The SACB JV’s infill drilling program is designed to increase gas production by 30% by 2015, which is about an additional 30PJpa.
To handle the increased volumes, the Santos-operated JV is expanding the capacity of the Moomba gas plant from 430 terajoules per day to up to 600TJ/d over 2014 to mid-2017 at a cost of up to $800 million gross. This includes an extra 1MMtpa CO2 removal train.
The upgrade provides enough processing capacity for an additional 60PJpa, which is an indication of the JV’s longer-term view about how much more gas can be produced from the Cooper Basin.
Another known project is the wet gas fields of Beach Energy and Drillsearch in PEL 106B and PEL 107, which were brought onto the Moomba system last year.
Under a sales agreement with the SACB JV, the partners can supply up to 35 million standard cubic feet per day, or about 15PJpa.
Then there are the unknowns.
In conventional gas, the biggest news is Senex’s Hornet field, a relatively shallow stratigraphic trap.
The company has booked a contingent resource of 141 billion cubic feet. This is part of a prospective, net recoverable resource of up to 2.9Tcf, with a best estimate of 771Bcf.
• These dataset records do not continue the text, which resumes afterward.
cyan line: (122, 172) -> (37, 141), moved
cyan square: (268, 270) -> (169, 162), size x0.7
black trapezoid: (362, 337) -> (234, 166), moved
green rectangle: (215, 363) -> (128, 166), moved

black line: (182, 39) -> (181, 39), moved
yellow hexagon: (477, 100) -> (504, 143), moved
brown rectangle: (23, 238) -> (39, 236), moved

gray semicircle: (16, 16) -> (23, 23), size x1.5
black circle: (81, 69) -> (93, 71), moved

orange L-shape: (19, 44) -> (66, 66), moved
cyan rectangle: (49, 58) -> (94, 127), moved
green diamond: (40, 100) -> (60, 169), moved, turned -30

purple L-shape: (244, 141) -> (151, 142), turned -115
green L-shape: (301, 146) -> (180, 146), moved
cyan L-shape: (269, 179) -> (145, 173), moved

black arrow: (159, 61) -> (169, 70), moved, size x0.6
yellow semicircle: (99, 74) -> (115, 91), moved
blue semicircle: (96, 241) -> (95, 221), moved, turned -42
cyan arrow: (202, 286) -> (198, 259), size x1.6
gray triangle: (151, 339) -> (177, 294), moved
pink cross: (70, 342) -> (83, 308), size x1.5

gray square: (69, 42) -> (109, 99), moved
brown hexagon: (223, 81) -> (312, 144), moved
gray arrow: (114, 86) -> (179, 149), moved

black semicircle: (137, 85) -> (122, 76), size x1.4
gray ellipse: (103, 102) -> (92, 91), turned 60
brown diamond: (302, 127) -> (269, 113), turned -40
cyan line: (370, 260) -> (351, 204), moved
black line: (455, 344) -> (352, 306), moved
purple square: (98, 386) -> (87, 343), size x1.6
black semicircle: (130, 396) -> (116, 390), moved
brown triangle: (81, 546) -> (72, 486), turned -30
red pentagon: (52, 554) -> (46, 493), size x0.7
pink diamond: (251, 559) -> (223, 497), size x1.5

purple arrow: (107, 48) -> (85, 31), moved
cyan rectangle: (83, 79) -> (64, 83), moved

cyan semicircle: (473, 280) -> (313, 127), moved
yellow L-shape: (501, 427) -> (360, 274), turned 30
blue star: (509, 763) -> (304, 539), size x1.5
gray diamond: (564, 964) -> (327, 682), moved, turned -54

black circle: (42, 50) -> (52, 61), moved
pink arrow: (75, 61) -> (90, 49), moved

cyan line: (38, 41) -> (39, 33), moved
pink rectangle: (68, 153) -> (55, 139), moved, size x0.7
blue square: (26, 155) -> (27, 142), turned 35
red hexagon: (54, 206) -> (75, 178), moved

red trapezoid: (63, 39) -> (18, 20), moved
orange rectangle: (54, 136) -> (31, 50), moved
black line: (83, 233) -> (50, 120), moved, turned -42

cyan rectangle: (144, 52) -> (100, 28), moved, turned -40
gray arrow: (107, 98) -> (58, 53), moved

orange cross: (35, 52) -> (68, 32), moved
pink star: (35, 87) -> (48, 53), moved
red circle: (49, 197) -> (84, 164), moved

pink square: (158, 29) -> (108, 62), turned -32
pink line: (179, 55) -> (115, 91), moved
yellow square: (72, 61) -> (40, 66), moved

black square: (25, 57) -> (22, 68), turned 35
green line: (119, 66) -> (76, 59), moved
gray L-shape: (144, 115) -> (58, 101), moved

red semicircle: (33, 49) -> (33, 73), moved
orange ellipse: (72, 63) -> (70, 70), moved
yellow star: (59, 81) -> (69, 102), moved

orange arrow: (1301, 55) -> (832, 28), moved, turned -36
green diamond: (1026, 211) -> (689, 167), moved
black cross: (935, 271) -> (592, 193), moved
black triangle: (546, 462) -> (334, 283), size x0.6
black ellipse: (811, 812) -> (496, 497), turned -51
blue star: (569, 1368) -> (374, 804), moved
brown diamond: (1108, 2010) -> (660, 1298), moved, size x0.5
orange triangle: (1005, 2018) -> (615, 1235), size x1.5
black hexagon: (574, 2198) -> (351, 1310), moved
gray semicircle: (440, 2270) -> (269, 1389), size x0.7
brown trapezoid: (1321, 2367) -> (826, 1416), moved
Senex has described Hornet as tight gas but also points out the field has the same reservoir characteristics as many Santos-operated conventional gas producers.
The first appraisal well spuds early in the September quarter.
In terms of unconventional gas, there seem to be almost no boundaries in the Cooper Basin.
BG’s attention is focused on its central unconventional JV with Drillsearch in ATP 940, where BG is earning a 60% stake by spending $130 million.
Drillsearch has other unconventional gas plays in the Cooper Basin and has a prospective gas resource figure of between 13Tcf and 32Tcf across all its unconventional permits. That puts it in the same ballpark as the North West Shelf.
Beach Energy operates the most advanced shale gas project in the Cooper Basin and plans to book a significant 2C contingent resource later this year.
Chevron talks less these days about prospective resource figures but has done plenty of talking by farming into Beach’s project.
The supermajor prefers projects even bigger than the NWS and is certainly thinking beyond the east coast gas market.